_Problem to work on:_
Scan the records below for the word "ciento". Copy each line where it appears.

_Data to use:_
+-------+

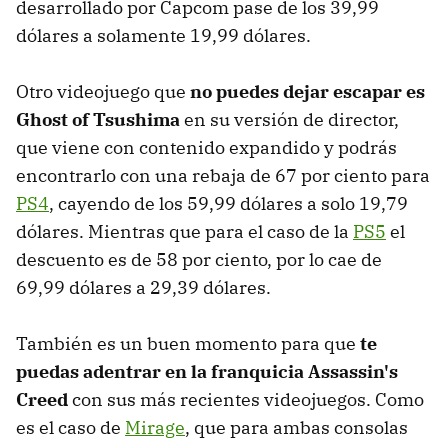
desarrollado por Capcom pase de los 39,99
dólares a solamente 19,99 dólares.
Otro videojuego que
no puedes dejar escapar es
Ghost of Tsushima
en su versión de director,
que viene con contenido expandido y podrás
encontrarlo con una rebaja de 67 por ciento para
PS4
, cayendo de los 59,99 dólares a solo 19,79
dólares. Mientras que para el caso de la
PS5
el
descuento es de 58 por ciento, por lo cae de
69,99 dólares a 29,39 dólares.
También es un buen momento para que
te
puedas adentrar en la franquicia Assassin's
Creed
con sus más recientes videojuegos. Como
es el caso de
Mirage
, que para ambas consolas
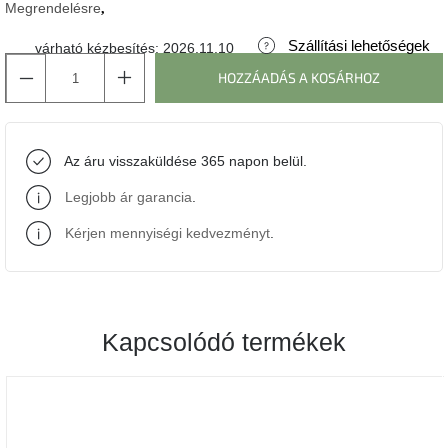
Megrendelésre
J-
Szállítási lehetőségek
várható kézbesítés:
2026.11.10
line
gyűjtemény
HOZZÁADÁS A KOSÁRHOZ
Tenzo
gyűjtemény
Az áru visszaküldése 365 napon belül.
Ame
Legjobb ár garancia
.
Yens
gyűjtemény
Kérjen mennyiségi kedvezményt
.
Szezonális
eladás
Kapcsolódó termékek
Trendek
2022
Bohém
stílusú
belső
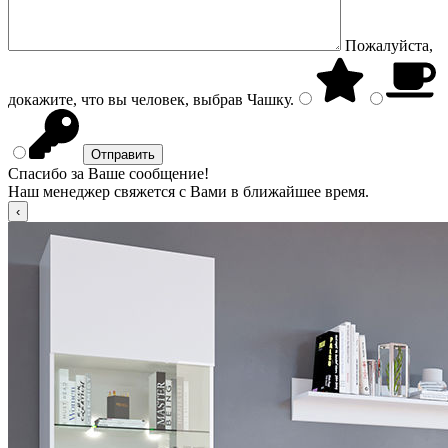
Пожалуйста,
докажите, что вы человек, выбрав
Чашку
.
Спасибо за Ваше сообщение!
Наш менеджер свяжется с Вами в ближайшее время.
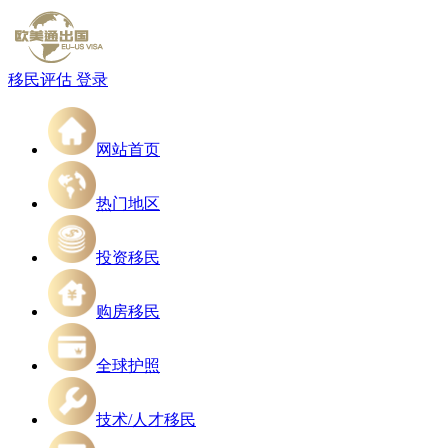
移民评估
登录
网站首页
热门地区
投资移民
购房移民
全球护照
技术/人才移民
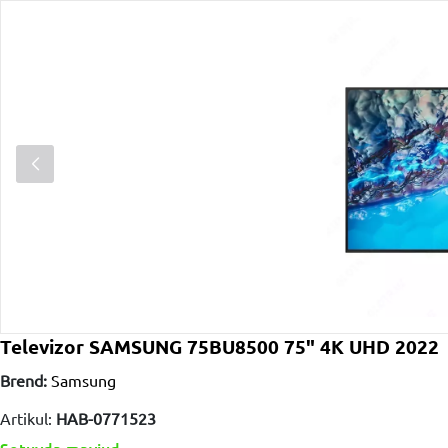
Televizor SAMSUNG 75BU8500 75" 4K UHD 2022
Brend:
Samsung
Artikul:
HAB-0771523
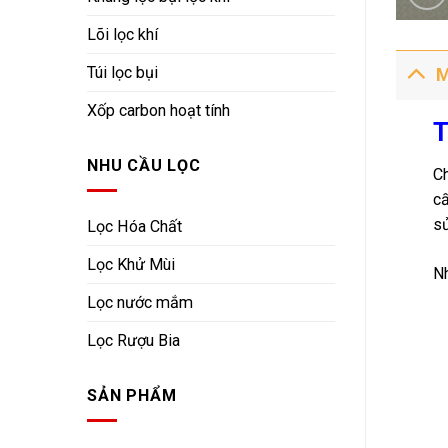
Lõi lọc khí
Túi lọc bụi
M
Xốp carbon hoạt tính
T
NHU CẦU LỌC
Ch
cấ
sử
Lọc Hóa Chất
Lọc Khử Mùi
Nh
Lọc nước mắm
Lọc Rượu Bia
SẢN PHẨM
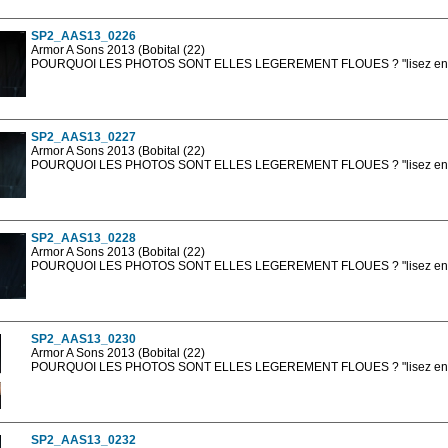
sont, bien entendu, livrées en haute résolution sans la mention photo protég
SP2_AAS13_0226
Armor A Sons 2013 (Bobital (22)
POURQUOI LES PHOTOS SONT ELLES LEGEREMENT FLOUES ? "lisez en sa
Les photos en ligne sont en basse résolution avec la mention photo prot
sont, bien entendu, livrées en haute résolution sans la mention photo protég
SP2_AAS13_0227
Armor A Sons 2013 (Bobital (22)
POURQUOI LES PHOTOS SONT ELLES LEGEREMENT FLOUES ? "lisez en sa
Les photos en ligne sont en basse résolution avec la mention photo prot
sont, bien entendu, livrées en haute résolution sans la mention photo protég
SP2_AAS13_0228
Armor A Sons 2013 (Bobital (22)
POURQUOI LES PHOTOS SONT ELLES LEGEREMENT FLOUES ? "lisez en sa
Les photos en ligne sont en basse résolution avec la mention photo prot
sont, bien entendu, livrées en haute résolution sans la mention photo protég
SP2_AAS13_0230
Armor A Sons 2013 (Bobital (22)
POURQUOI LES PHOTOS SONT ELLES LEGEREMENT FLOUES ? "lisez en sa
Les photos en ligne sont en basse résolution avec la mention photo prot
sont, bien entendu, livrées en haute résolution sans la mention photo protég
SP2_AAS13_0232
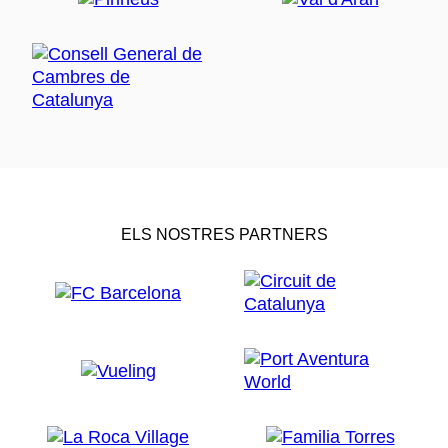
ELS NOSTRES PARTNERS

+-------+

_Result of the task:_
encontrarlo con una rebaja de 67 por ciento para
descuento es de 58 por ciento, por lo cae de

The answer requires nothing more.